BOMA International chairman and chief elected officer Brenna S. Walraven describes the challenge as too important to ignore. "If we can collectively succeed in reducing our energy consumption by 30%, we'll save $7.2 billion and remove 120 billion pounds of carbon-dioxide emissions from the air, which is the equivalent of removing 12 million cars from the roads. It's a challenge we can't ignore," she explains.

Walraven says real estate companies and organizations are using the 7-Point Challenge as both a call to action and a template for developing sustainability programs and improving energy performance. It has already been endorsed by Carr Services, CB Richard Ellis, Colonial Properties Trust, Cousins Properties, Cushman & Wakefield, Glenborough, Hines, LBA Realty, Opus, Parmenter Realty Group, PM Realty Group, Stream Realty Partners, Transwestern and USAA Real Estate Company, as well as BOMA local associations in Austin, TX; Boston; Cleveland and Columbus, OH; Dallas; Denver; Detroit; Houston; Miami; New Mexico; New York City; Orlando; Philadelphia; and Oakland-East Bay and Orange County, CA.

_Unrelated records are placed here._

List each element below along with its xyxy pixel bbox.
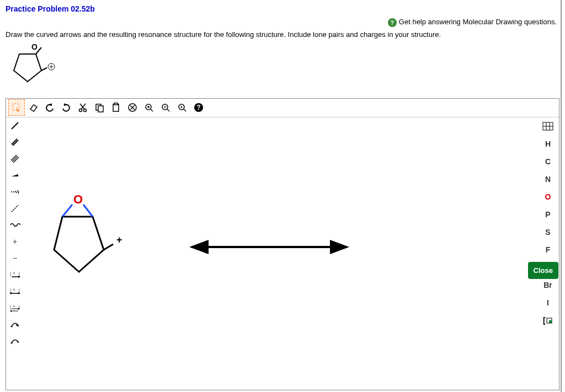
- svg-text:+: +: [13, 287, 15, 292]
- double-bond-tool[interactable]: [6, 134, 24, 151]
- svg-rect-15: [114, 103, 118, 105]
- svg-marker-37: [12, 174, 18, 176]
- curved-arrow-tool-2[interactable]: [6, 332, 24, 349]
- drawing-canvas[interactable]: O +: [24, 117, 537, 390]
- element-s[interactable]: S: [537, 223, 559, 241]
- single-bond-tool[interactable]: [6, 117, 24, 134]
- svg-text:+: +: [13, 271, 15, 276]
- svg-marker-60: [10, 310, 12, 312]
- element-f[interactable]: F: [537, 241, 559, 259]
- svg-point-62: [11, 325, 13, 327]
- editor-toolbar: ?: [6, 99, 559, 117]
- element-n[interactable]: N: [537, 170, 559, 188]
- element-toolbar: H C N O P S F Cl Br I [: [537, 117, 559, 390]
- svg-line-20: [151, 109, 153, 111]
- svg-marker-0: [14, 54, 41, 82]
- svg-line-73: [62, 205, 72, 217]
- svg-text:[: [: [543, 316, 546, 325]
- element-p[interactable]: P: [537, 206, 559, 223]
- svg-line-39: [13, 191, 14, 192]
- wedge-bond-tool[interactable]: [6, 167, 24, 184]
- periodic-table-button[interactable]: [537, 117, 559, 135]
- element-h[interactable]: H: [537, 135, 559, 153]
- paste-button[interactable]: [108, 99, 124, 116]
- redo-button[interactable]: [58, 99, 74, 116]
- svg-marker-79: [189, 240, 209, 254]
- arrow-tool-3[interactable]: +: [6, 299, 24, 316]
- element-more-button[interactable]: [: [537, 312, 559, 329]
- bond-toolbar: + − + + +: [6, 117, 24, 390]
- svg-marker-72: [54, 217, 104, 272]
- wavy-bond-tool[interactable]: [6, 217, 24, 233]
- reference-structure: O: [0, 43, 565, 93]
- triple-bond-tool[interactable]: [6, 151, 24, 167]
- svg-text:O: O: [31, 43, 38, 51]
- close-button[interactable]: Close: [528, 262, 558, 279]
- help-icon: ?: [388, 18, 397, 27]
- svg-rect-71: [549, 320, 552, 323]
- svg-line-42: [12, 205, 18, 212]
- charge-minus-tool[interactable]: −: [6, 250, 24, 266]
- svg-line-3: [41, 68, 47, 71]
- svg-line-24: [167, 109, 169, 111]
- help-button[interactable]: ?: [190, 99, 207, 116]
- charge-plus-tool[interactable]: +: [6, 233, 24, 250]
- help-link[interactable]: ?Get help answering Molecular Drawing qu…: [0, 15, 565, 28]
- select-tool[interactable]: [8, 99, 25, 116]
- svg-line-76: [104, 244, 113, 250]
- arrow-tool-2[interactable]: +: [6, 283, 24, 299]
- eraser-tool[interactable]: [25, 99, 41, 116]
- dash-bond-tool[interactable]: [6, 200, 24, 217]
- zoom-out-button[interactable]: [157, 99, 174, 116]
- clear-button[interactable]: [124, 99, 141, 116]
- element-c[interactable]: C: [537, 153, 559, 170]
- svg-point-28: [181, 106, 183, 108]
- hash-bond-tool[interactable]: [6, 184, 24, 200]
- copy-button[interactable]: [91, 99, 108, 116]
- page-title: Practice Problem 02.52b: [6, 4, 559, 13]
- svg-point-64: [11, 342, 13, 343]
- element-i[interactable]: I: [537, 294, 559, 312]
- svg-line-41: [18, 190, 19, 194]
- svg-line-74: [83, 205, 93, 217]
- svg-line-31: [12, 122, 18, 129]
- svg-rect-13: [98, 106, 103, 112]
- cut-button[interactable]: [74, 99, 91, 116]
- zoom-in-button[interactable]: [141, 99, 157, 116]
- arrow-tool-1[interactable]: +: [6, 266, 24, 283]
- zoom-fit-button[interactable]: [174, 99, 190, 116]
- svg-text:+: +: [116, 234, 122, 245]
- svg-text:+: +: [13, 304, 15, 309]
- element-o[interactable]: O: [537, 188, 559, 206]
- svg-line-27: [184, 109, 186, 111]
- svg-marker-80: [330, 240, 349, 254]
- svg-rect-14: [113, 104, 119, 111]
- svg-line-40: [15, 191, 17, 193]
- undo-button[interactable]: [41, 99, 58, 116]
- svg-text:?: ?: [196, 104, 200, 111]
- instructions-text: Draw the curved arrows and the resulting…: [0, 28, 565, 43]
- svg-text:O: O: [73, 192, 83, 206]
- curved-arrow-tool-1[interactable]: [6, 316, 24, 332]
- molecular-editor: ? + − + + + H C N O P S F Cl Br I [: [6, 98, 559, 390]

Real estate firms seem committed to carbon neutrality. Just this month in New York City, Jones Lang LaSalle CEO Colin Dyer was a featured speaker at the Economist Conference's first forum on corporate sustainability. He discussed the role real estate and facility strategies play in environmental sustainability, as well as trends companies can capitalize on to achieve, measure and chart the success of their environmental programs.

Businesses are already building carbon neutral campuses, planting trees to balance their carbon emissions and launching other environmental initiatives.

  • Denver-based ProLogis made history last year when it became the first real estate company in the world to join the Chicago Climate Exchange. The exchange is the world's first and North America's only voluntary, legally binding rules-based greenhouse gas emissions reduction and trading system. Prologis is also the first US real estate company to issue a sustainability report in accordance with standards set by the Global Reporting Initiative, a non-profit organization sponsored by the United Nations Environmental Programme.
  • The US Environmental Protection Agency has recognized Houston-based Transwestern for the past four consecutive years for its efforts to reduce greenhouse-gas emissions through energy management. Transwestern is also a member of the US Green Building Council and has 50 buildings nationwide registered under the LEED for Existing Buildings program.
  • CBRE. announced plans last May to become carbon neutral by 2010 and develop a plan to assist clients with energy efficiency programs within the 1.7 billion sf of space it manages worldwide.

Carbon neutrality is a significant issue for many companies, including Baxter International Inc., a pharmaceutical firm, which created a carbon neutral headquarters in Deerfield, IL. And interest in it seems destined to grow. Work is underway in New York City on the city's first carbon-neutral building, a $12.5 million, 8,000 sf property on the East River at 23rd St. Known as the Solar 2 Green Energy Arts and Education Center, it is scheduled to open next year.